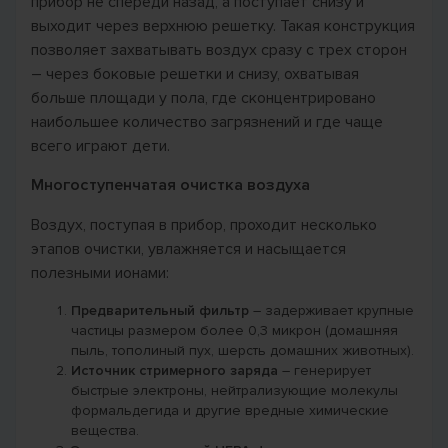
прибор не спереди назад, а поступает снизу и
выходит через верхнюю решетку. Такая конструкция
позволяет захватывать воздух сразу с трех сторон
– через боковые решетки и снизу, охватывая
больше площади у пола, где сконцентрировано
наибольшее количество загрязнений и где чаще
всего играют дети.
Многоступенчатая очистка воздуха
Воздух, поступая в прибор, проходит несколько
этапов очистки, увлажняется и насыщается
полезными ионами:
Предварительный фильтр
– задерживает крупные
частицы размером более 0,3 микрон (домашняя
пыль, тополиный пух, шерсть домашних животных).
Источник стримерного заряда
– генерирует
быстрые электроны, нейтрализующие молекулы
формальдегида и другие вредные химические
вещества.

■ ■ ■ ■ ■

_EXERCISE DIRECTIONS_
The entries are to be reproduced exactly, excluding any pictures they contain.

_TASK RESULT_
прибор не спереди назад, а поступает снизу и
выходит через верхнюю решетку. Такая конструкция
позволяет захватывать воздух сразу с трех сторон
– через боковые решетки и снизу, охватывая
больше площади у пола, где сконцентрировано
наибольшее количество загрязнений и где чаще
всего играют дети.
Многоступенчатая очистка воздуха
Воздух, поступая в прибор, проходит несколько
этапов очистки, увлажняется и насыщается
полезными ионами:
Предварительный фильтр
– задерживает крупные
частицы размером более 0,3 микрон (домашняя
пыль, тополиный пух, шерсть домашних животных).
Источник стримерного заряда
– генерирует
быстрые электроны, нейтрализующие молекулы
формальдегида и другие вредные химические
вещества.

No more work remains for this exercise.